(Beginning of DATA TO PROCESS)

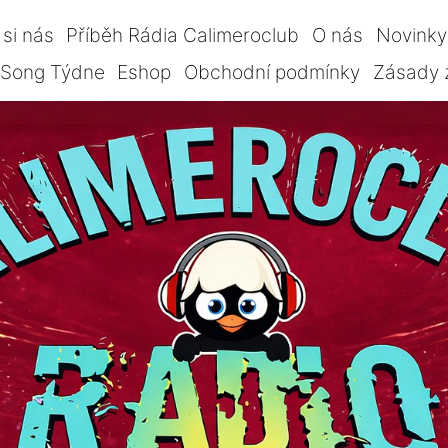
si nás
Příběh Rádia Calimeroclub
O nás
Novinky
Song Týdne
Eshop
Obchodní podmínky
Zásady 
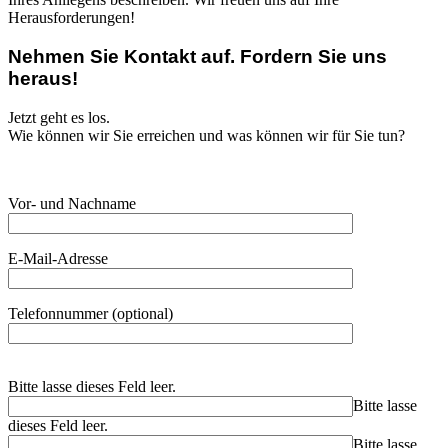
Herausforderungen!
Nehmen Sie Kontakt auf. Fordern Sie uns
heraus!
Jetzt geht es los.
Wie können wir Sie erreichen und was können wir für Sie tun?
Vor- und Nachname
E-Mail-Adresse
Telefonnummer (optional)
Bitte lasse dieses Feld leer.
Bitte lasse
dieses Feld leer.
Bitte lasse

(End of DATA TO PROCESS)

§ **EXERCISE PROMPT**
If a line of the data contains "leer", copy it out.

§ **RESULT OF THE TASK**
Bitte lasse dieses Feld leer.
dieses Feld leer.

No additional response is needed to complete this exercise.